Between Coherent and Constructible Local Langlands Correspondences (2302.00039v1)

Abstract: Refined forms of the local Langlands correspondence seek to relate representations of reductive groups over local fields with sheaves on stacks of Langlands parameters. But what kind of sheaves? Conjectures in the spirit of Kazhdan-Lusztig theory (due to Vogan and Soergel) describe representations of a group and its pure inner forms with fixed central character in terms of constructible sheaves. Conjectures in the spirit of geometric Langlands (due to Fargues, Zhu and HeLLMann) describe representations with varying central character of a large family of groups associated to isocrystals in terms of coherent sheaves.
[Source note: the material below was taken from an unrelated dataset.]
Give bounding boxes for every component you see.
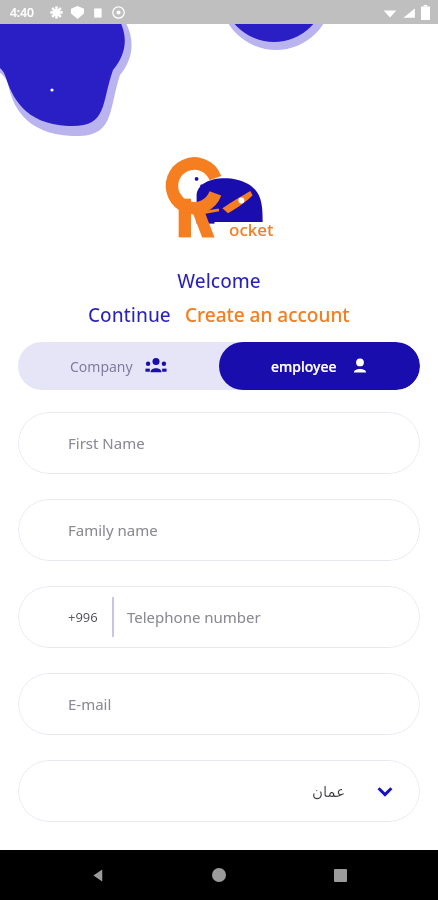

The latter conjectures also take place on a larger parameter space, in which Frobenius (or complex conjugation) is allowed a unipotent part. In this article we propose a general mechanism that interpolates between these two settings. This mechanism derives from the theory of cyclic homology, as interpreted through circle actions in derived algebraic geometry. We apply this perspective to categorical forms of the local Langlands conjectures for both archimedean and non-archimedean local fields. In the nonarchimedean case, we describe how circle actions relate coherent and constructible realizations of affine Hecke algebras and of all smooth representations of $GL_n$, and propose a mechanism to relate the two settings in general. In the archimedean case, we explain how to use circle actions to derive the constructible local Langlands correspondence (in the form due to Adams-Barbasch-Vogan and Soergel) from a coherent form (a real counterpart to Fargues' conjecture): the tamely ramified geometric Langlands conjecture on the twistor line, which we survey.